For quick analysis, using [`firefox_desktop_exact_mau28_by_dimensions`](../datasets/bigquery/exact_mau/reference.md) is recommended. Below is an example query for getting MAU, WAU, and DAU for 2018 using `firefox_desktop_exact_mau28_by_dimensions`.
```sql
SELECT
submission_date,
SUM(visited_5_uri_mau) AS visited_5_uri_mau,
SUM(visited_5_uri_wau) AS visited_5_uri_wau,
SUM(visited_5_uri_dau) AS visited_5_uri_dau
FROM
telemetry.firefox_desktop_exact_mau28_by_dimensions
WHERE
submission_date_s3 >= '2018-01-01'
AND submission_date_s3 < '2019-01-01'
GROUP BY
submission_date
ORDER BY
submission_date
```
For analysis of dimensions not available in `firefox_desktop_exact_mau28_by_dimensions`, using [`clients_last_seen`](../datasets/bigquery/clients_last_seen/reference.md) is recommended. Below is an example query for getting aMAU, aWAU, and aDAU by `app_version` for 2018 using `clients_last_seen`.
```sql
SELECT
submission_date,
app_version,
-- days_since_* values are always < 28 or null, so aMAU could also be
-- calculated with COUNT(days_since_visited_5_uri)
COUNTIF(days_since_visited_5_uri < 28) AS visited_5_uri_mau,
COUNTIF(days_since_visited_5_uri < 7) AS visited_5_uri_wau,
-- days_since_* values are always >= 0 or null, so aDAU could also be
-- calculated with COUNTIF(days_since_visited_5_uri = 0)
COUNTIF(days_since_visited_5_uri < 1) AS visited_5_uri_dau
FROM
telemetry.clients_last_seen
WHERE
submission_date_s3 >= '2018-01-01'
AND submission_date_s3 < '2019-01-01'
GROUP BY
submission_date,
app_version
ORDER BY
submission_date,
app_version
```
For analysis of only aDAU, using [`clients_daily`](../datasets/batch_view/clients_daily/reference.md) is more efficient than `clients_last_seen`. Getting aMAU and aWAU from `clients_daily` is not recommended.

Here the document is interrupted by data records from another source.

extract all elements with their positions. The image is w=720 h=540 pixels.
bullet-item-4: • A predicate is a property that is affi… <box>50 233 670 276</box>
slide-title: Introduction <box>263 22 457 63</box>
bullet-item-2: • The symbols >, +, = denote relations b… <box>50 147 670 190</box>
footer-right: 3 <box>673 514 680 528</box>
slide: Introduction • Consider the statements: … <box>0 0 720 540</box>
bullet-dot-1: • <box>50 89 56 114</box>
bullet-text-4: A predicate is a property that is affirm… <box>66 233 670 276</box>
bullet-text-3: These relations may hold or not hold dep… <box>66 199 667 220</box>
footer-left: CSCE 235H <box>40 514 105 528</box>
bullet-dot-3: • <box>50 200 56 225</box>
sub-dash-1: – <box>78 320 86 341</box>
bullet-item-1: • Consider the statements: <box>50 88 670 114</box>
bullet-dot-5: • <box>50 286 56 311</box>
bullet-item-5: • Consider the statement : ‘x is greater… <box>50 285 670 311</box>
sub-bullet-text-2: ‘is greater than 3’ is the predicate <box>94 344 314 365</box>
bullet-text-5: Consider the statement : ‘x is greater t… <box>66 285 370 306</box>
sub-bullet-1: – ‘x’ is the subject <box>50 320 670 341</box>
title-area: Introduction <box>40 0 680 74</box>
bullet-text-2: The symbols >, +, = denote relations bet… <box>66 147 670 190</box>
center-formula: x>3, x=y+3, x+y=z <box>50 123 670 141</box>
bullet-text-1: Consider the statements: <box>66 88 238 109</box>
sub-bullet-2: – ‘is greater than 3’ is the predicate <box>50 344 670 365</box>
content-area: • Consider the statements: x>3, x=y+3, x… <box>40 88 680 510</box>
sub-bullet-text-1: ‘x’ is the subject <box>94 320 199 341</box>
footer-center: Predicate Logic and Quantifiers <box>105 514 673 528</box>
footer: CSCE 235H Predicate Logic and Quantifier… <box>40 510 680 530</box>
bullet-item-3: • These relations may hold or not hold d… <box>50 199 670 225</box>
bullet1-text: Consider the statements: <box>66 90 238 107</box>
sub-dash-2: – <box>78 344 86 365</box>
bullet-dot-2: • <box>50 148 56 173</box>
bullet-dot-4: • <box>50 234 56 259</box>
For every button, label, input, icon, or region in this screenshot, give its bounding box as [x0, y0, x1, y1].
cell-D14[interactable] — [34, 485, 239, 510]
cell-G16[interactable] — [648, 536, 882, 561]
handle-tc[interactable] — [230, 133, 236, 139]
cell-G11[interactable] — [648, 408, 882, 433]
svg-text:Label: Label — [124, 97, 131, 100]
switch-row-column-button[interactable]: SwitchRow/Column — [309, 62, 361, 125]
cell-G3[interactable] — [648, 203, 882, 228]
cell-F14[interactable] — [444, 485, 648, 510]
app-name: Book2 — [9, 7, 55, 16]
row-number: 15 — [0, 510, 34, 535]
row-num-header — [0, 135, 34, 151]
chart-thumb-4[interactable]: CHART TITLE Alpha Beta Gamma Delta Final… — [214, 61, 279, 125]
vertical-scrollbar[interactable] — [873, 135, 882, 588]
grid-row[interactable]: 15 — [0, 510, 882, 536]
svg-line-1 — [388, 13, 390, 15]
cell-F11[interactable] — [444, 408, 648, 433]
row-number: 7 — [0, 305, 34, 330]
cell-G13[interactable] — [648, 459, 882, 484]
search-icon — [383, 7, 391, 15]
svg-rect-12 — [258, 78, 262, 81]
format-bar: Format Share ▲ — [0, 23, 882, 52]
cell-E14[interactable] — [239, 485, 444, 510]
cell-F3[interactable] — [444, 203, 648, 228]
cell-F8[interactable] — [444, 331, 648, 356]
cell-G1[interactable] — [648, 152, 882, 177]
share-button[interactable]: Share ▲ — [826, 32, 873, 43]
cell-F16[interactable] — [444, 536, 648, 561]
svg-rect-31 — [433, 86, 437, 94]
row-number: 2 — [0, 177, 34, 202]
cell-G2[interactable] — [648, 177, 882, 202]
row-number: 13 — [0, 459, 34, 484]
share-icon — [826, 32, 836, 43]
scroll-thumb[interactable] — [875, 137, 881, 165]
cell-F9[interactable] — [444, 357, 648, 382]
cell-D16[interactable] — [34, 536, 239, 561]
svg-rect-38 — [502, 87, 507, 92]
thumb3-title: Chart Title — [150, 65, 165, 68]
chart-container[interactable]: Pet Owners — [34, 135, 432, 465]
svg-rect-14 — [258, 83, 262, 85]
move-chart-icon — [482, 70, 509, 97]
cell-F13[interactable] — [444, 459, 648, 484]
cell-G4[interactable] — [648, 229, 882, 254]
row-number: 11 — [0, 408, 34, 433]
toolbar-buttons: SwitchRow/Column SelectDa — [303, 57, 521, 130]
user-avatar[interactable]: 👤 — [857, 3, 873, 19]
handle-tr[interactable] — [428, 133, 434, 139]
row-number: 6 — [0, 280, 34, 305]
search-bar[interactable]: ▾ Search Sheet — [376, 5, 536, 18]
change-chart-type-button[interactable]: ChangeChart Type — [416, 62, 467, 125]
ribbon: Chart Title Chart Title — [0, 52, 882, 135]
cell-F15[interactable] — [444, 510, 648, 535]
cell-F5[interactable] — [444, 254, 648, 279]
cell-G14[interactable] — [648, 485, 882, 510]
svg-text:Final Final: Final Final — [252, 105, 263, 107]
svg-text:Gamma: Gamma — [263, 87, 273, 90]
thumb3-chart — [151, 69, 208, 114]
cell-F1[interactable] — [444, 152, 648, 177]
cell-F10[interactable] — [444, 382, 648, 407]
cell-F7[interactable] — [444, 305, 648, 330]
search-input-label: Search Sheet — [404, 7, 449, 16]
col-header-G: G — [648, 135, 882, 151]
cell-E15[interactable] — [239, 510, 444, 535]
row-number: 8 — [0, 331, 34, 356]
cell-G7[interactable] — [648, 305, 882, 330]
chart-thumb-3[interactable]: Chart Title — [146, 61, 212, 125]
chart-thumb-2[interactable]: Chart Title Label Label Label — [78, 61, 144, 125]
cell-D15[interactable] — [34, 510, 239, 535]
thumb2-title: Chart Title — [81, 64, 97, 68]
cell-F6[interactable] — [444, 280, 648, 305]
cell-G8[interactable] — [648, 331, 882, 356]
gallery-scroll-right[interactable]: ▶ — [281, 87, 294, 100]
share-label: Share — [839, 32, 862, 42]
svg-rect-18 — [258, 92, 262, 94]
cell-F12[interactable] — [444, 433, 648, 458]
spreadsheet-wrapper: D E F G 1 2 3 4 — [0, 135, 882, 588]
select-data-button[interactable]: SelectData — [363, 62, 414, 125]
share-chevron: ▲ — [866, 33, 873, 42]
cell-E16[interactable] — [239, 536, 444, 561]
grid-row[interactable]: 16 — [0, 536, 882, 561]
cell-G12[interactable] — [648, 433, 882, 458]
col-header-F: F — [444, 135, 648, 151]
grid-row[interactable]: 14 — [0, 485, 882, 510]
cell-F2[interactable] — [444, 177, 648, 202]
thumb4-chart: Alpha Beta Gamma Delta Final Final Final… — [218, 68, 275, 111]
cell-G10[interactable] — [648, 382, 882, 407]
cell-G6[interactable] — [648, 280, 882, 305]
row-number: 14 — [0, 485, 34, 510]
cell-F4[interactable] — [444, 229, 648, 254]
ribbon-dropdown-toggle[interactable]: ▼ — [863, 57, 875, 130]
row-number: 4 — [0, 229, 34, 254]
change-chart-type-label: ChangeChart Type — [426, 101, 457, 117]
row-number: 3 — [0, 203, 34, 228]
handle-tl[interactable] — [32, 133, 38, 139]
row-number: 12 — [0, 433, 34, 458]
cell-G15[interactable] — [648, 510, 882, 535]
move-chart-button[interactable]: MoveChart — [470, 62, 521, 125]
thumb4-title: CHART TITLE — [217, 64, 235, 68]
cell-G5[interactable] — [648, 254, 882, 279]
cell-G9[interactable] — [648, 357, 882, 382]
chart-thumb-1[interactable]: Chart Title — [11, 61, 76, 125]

Below is an example query for getting aDAU for 2018 using `clients_daily`.
```sql
SELECT
submission_date_s3,
COUNT(*) AS visited_5_uri_dau
FROM
telemetry.clients_daily
WHERE
scalar_parent_browser_engagement_total_uri_count_sum >= 5
-- In BigQuery use yyyy-MM-DD, e.g. '2018-01-01'
AND submission_date_s3 >= '20180101'
AND submission_date_s3 < '20190101'
GROUP BY
submission_date_s3
ORDER BY
submission_date_s3
```
[^1]: Note, the probe measuring `scalar_parent_browser_engagement_total_uri_count` only exists in clients with Firefox 50 and up. Clients on earlier versions of Firefox won't be counted as an Active User (regardless of their use). Similarly, `scalar_parent_browser_engagement_total_uri_count` doesn't increment when a client is in Private Browsing mode, so that won't be included as well.